Your task ▸ Only the number is wanted: count the lines in the data with "chaque" in them.

Exercise materials ▸
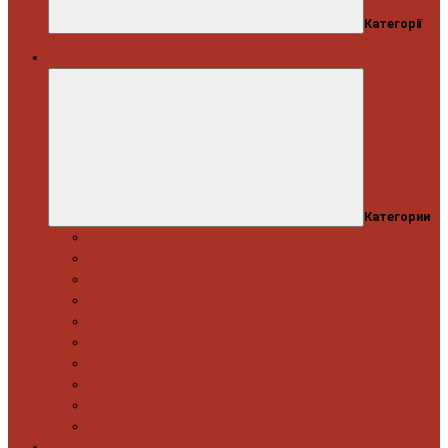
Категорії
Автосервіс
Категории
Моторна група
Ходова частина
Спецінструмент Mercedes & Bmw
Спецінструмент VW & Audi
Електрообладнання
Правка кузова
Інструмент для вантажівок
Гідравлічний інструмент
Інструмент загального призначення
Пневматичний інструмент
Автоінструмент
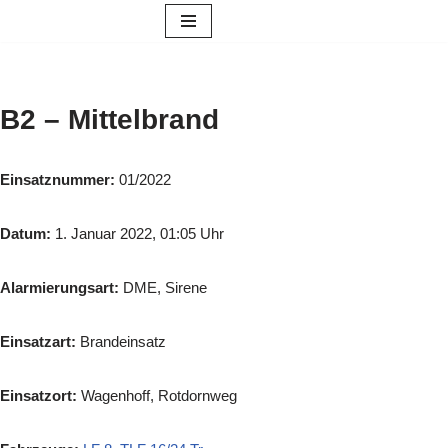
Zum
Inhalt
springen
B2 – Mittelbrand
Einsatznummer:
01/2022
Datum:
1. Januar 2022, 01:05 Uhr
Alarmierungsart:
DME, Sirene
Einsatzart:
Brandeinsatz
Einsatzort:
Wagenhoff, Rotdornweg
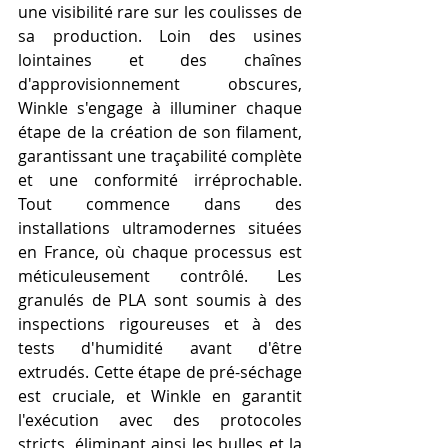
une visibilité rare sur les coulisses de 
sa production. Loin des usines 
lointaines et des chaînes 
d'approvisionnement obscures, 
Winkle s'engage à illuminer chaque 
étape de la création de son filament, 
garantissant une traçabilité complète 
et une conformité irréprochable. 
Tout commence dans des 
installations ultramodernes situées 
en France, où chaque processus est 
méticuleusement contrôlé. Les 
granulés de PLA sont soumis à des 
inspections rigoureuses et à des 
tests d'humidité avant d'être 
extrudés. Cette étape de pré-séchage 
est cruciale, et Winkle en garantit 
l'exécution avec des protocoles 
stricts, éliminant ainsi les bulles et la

Exercise result ▸ 2